┌─ Task material

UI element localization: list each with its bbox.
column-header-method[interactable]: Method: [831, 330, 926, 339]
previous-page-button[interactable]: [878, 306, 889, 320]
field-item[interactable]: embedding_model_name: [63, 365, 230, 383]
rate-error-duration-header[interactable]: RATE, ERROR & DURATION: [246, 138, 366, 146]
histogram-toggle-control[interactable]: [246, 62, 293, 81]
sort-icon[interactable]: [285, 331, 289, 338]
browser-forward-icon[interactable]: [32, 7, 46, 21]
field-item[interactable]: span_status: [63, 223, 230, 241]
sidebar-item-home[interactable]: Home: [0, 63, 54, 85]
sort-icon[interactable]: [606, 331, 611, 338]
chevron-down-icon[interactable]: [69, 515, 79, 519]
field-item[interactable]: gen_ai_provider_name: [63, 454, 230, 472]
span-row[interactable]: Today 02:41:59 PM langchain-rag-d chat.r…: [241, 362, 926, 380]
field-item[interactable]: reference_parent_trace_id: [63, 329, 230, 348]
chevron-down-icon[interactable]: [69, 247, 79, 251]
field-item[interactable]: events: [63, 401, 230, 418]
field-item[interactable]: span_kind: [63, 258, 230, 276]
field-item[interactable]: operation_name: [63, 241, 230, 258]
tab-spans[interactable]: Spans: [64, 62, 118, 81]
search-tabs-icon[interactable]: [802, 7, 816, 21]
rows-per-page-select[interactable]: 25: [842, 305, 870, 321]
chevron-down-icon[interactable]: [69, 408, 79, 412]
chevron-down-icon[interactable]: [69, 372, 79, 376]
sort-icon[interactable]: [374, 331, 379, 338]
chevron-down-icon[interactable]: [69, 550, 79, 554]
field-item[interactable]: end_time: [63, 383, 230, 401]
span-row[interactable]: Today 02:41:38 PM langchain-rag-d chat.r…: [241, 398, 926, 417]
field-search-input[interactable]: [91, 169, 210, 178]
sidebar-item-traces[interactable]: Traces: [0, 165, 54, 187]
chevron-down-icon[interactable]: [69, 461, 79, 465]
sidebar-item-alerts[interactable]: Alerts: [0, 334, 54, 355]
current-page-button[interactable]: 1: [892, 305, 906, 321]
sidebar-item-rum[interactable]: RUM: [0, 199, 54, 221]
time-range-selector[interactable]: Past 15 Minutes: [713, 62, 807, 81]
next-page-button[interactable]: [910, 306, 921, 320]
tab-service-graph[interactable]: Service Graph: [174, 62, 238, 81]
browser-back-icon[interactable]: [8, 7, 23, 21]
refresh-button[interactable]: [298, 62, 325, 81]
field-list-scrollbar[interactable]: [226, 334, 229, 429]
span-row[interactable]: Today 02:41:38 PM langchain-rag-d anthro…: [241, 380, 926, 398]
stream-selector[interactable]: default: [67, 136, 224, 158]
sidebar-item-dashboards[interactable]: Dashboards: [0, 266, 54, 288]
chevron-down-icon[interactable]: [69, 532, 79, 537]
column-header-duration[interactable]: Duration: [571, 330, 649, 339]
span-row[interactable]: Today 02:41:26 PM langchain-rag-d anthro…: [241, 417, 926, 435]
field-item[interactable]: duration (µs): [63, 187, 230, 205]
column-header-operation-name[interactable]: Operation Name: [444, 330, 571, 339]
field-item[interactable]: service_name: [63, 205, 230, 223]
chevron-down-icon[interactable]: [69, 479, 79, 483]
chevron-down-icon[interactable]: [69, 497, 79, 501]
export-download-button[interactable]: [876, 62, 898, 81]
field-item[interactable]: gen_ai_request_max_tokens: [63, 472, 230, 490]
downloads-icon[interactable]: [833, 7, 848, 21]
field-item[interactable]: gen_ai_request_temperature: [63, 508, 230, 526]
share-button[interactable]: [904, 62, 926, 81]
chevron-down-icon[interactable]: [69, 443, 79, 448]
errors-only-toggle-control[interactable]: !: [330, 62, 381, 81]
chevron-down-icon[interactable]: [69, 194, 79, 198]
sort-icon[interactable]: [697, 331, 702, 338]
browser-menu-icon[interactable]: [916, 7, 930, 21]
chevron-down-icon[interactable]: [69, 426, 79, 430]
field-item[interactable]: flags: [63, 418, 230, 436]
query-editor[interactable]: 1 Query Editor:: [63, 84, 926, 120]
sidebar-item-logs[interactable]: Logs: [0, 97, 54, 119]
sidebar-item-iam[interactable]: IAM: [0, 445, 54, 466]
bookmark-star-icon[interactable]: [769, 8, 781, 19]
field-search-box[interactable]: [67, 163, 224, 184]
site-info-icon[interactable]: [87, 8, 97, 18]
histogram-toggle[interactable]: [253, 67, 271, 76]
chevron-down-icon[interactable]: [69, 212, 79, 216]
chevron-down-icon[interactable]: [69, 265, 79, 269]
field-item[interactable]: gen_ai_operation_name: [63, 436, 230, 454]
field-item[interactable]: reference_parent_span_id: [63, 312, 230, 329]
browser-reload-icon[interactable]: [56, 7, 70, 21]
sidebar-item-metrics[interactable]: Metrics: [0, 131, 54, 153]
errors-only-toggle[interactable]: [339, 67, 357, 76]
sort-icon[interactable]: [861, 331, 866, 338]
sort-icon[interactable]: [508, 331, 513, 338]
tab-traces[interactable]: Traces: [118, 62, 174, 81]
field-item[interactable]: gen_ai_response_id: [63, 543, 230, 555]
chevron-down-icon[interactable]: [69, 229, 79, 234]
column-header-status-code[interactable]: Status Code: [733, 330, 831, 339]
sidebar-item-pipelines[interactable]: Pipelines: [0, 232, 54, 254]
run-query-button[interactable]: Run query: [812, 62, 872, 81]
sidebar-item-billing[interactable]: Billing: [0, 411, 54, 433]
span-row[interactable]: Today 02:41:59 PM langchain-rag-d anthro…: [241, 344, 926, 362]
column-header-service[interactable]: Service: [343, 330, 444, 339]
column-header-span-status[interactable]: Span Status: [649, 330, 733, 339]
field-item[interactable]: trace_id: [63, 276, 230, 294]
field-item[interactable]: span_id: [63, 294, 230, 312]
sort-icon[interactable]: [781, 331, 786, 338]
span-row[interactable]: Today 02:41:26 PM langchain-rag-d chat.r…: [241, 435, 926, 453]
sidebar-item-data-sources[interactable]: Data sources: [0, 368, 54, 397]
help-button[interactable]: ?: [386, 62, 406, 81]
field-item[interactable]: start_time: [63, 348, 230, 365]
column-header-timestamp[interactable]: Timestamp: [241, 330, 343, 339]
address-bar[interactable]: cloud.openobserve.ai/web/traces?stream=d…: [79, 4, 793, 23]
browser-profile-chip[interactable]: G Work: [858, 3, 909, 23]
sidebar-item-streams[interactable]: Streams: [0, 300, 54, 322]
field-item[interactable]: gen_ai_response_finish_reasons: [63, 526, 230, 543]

└─

*Problem*. Wherever the word "duration" occurs in a line of the listing, copy that line.

*Finished task*.
rate-error-duration-header[interactable]: RATE, ERROR & DURATION: [246, 138, 366, 146]
column-header-duration[interactable]: Duration: [571, 330, 649, 339]
field-item[interactable]: duration (µs): [63, 187, 230, 205]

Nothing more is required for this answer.